There are some arguments you don’t expect to have to win again. The merits of free trade have been debated since the eighteenth century, but in the post-1945 period, consensus has prevailed that freer trade is better for everyone.
This has underpinned decades of international trade cooperation, and the last 70 years have seen the lowering of barriers and tariffs.
At the same time, extreme poverty has reduced dramatically, with around a billion people escaping it between 1990 and 2010 – a billion potential new customers.
However, the benefits of free trade are not always apparent to everyone. Less skilled workers in advanced economies seeing jobs lost to overseas competition – as well as to automation – may not be so enamoured of it.
It’s not hard to see how a shift in the political narrative towards protectionism has gone unchallenged, especially when “disrupter” politicians across the world have been quick to stoke fear with the spectre of foreign competition.
But trade barriers hurt us all. The World Bank is clear that they result in slower global economic growth, and that in turn means slower progress in eradicating poverty.
It is also bad news for British businesses – whether or not they are the actual targets of tariffs. Lower trade between the US and China, for example, damages both economies, and in turn their demand for goods and services from the UK.
Oxford Economics’ Global Scenario Service simulated a trade war in which the US withdraws from Nafta, and raises tariffs to 25 per cent on all Chinese imports and 10 per cent for other major Asian emerging markets.

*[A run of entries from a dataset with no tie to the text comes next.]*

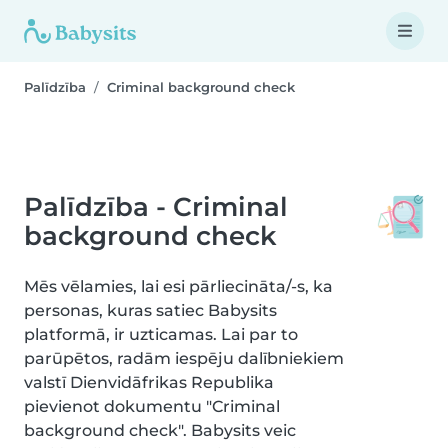
Palīdzība
Criminal background check
Palīdzība - Criminal
background check
Mēs vēlamies, lai esi pārliecināta/-s, ka
personas, kuras satiec Babysits
platformā, ir uzticamas. Lai par to
parūpētos, radām iespēju dalībniekiem
valstī Dienvidāfrikas Republika
pievienot dokumentu "Criminal
background check". Babysits veic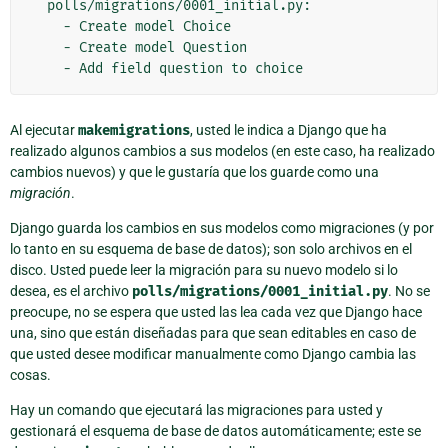
  polls/migrations/0001_initial.py:

    - Create model Choice

    - Create model Question

Al ejecutar
makemigrations
, usted le indica a Django que ha
realizado algunos cambios a sus modelos (en este caso, ha realizado
cambios nuevos) y que le gustaría que los guarde como una
migración
.
Django guarda los cambios en sus modelos como migraciones (y por
lo tanto en su esquema de base de datos); son solo archivos en el
disco. Usted puede leer la migración para su nuevo modelo si lo
desea, es el archivo
polls/migrations/0001_initial.py
. No se
preocupe, no se espera que usted las lea cada vez que Django hace
una, sino que están diseñadas para que sean editables en caso de
que usted desee modificar manualmente como Django cambia las
cosas.
Hay un comando que ejecutará las migraciones para usted y
gestionará el esquema de base de datos automáticamente; este se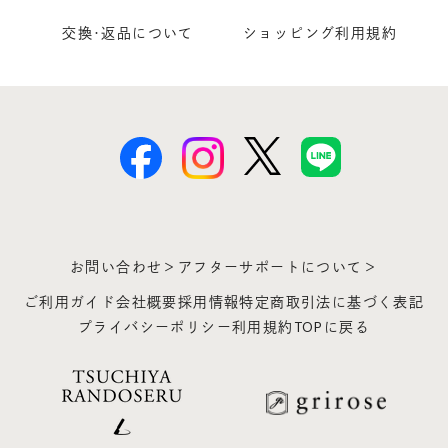
交換･返品について
ショッピング利用規約
お問い合わせ＞
アフターサポートについて＞
ご利用ガイド
会社概要
採用情報
特定商取引法に基づく表記
プライバシーポリシー
利用規約
TOPに戻る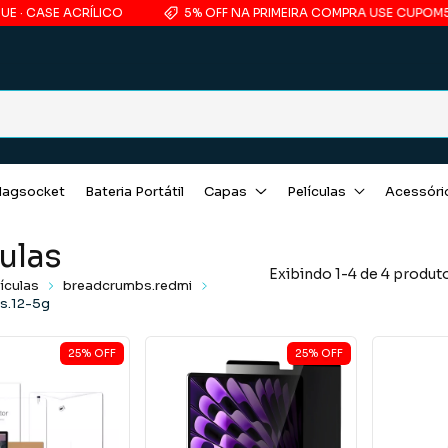
· CASE ACRÍLICO
5% OFF NA PRIMEIRA COMPRA USE CUPOM5
agsocket
Bateria Portátil
Capas
Películas
Acessóri
ulas
Exibindo 1-4 de 4 produt
ículas
breadcrumbs.redmi
s.12-5g
25
%
OFF
25
%
OFF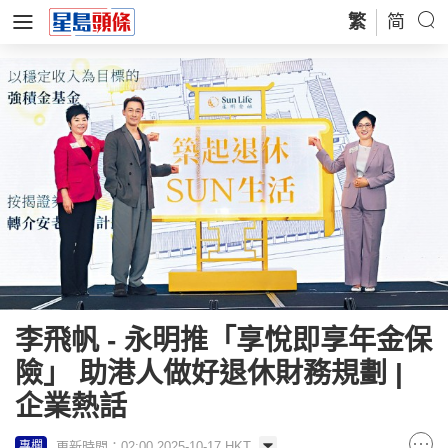
繁
简
李飛帆 - 永明推「享悅即享年金保
險」 助港人做好退休財務規劃 |
企業熱話
更新時間：02:00 2025-10-17 HKT
專欄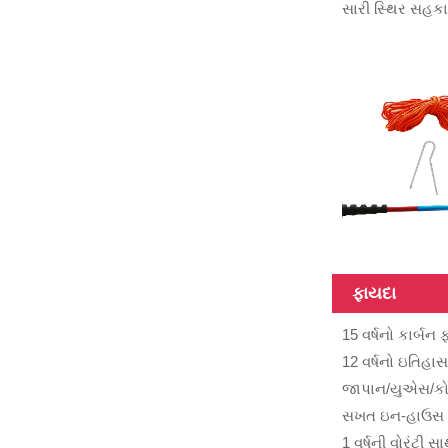
સારી સ્થિર સહકાર
ISO9001 Frp
સ્ક્વેર 15ft 20mm
ગ્લાસ ફાઇબર
ટ્યુબ
18FT
ટેલિસ્કોપિક
ફાઇબરગ્લાસ
સંયુક્ત ટ્યુબ
12m હેવી ડ્યુટી
ફાઇબરગ્લાસ
ટેલિસ્કોપિક પોલ
ફાયદા
15 વર્ષનો કાર્
12 વર્ષનો ઇતિહાસ
વિવિધ સપાટી
જાપાન/યુએસ/કોરિ
કાર્બન ફાઇબર
ટ્યુબ, 3K, 6K,
સખત ઇન-હાઉસ ગુ
12K, a...
1 વર્ષની વોરંટી 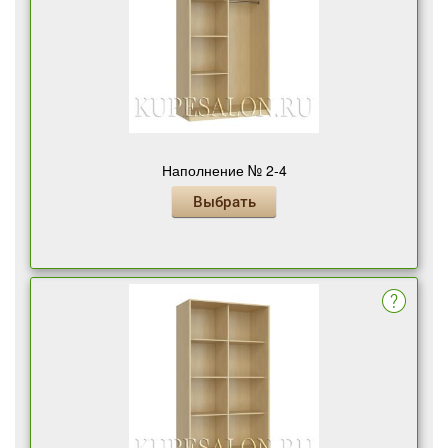
Наполнение № 2-4
Выбрать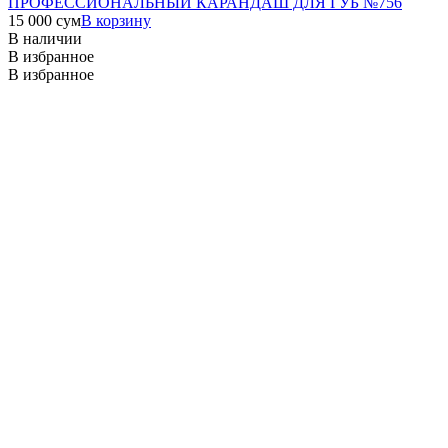
ПРОФЕССИОНАЛЬНЫЙ КАРАНДАШ ДЛЯ ГУБ №756
15 000
сум
В корзину
В наличии
В избранное
В избранное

Faced with political pressure to protect their own industries, these economies would implement matching tariffs in retaliation, leading to a major slowdown in world trade and business investment, and a sharp deterioration in global financial markets.
This scenario keenly affects the UK economy, even though neither the US nor its adversaries are targeting imports from Britain.
The analysis shows that slower growth across the world economy, as well as the effects on global financial markets, would reduce UK GDP growth to almost 1.1 per cent in 2019; almost a third weaker than the Oxford Economics baseline forecast.
A trade war could mean that 2019, rather than being the year that GDP growth finally picks up in Britain, would actually mark the fifth consecutive year of slower growth.
The problem facing defenders of free trade is that the costs are immediate, visible and concentrated: factories closing or call-centres relocating.
The benefits – the lower prices, the export opportunities created, the millions upon millions no longer living in absolute poverty and becoming consumers – are harder to see, and, frankly, don’t make as compelling a story on the evening news. It is not news that millions of people didn’t starve, and my weekly shop was a bit cheaper.
Nevertheless, if we want Britain to have a brighter tomorrow, it seems we need to start making that case again.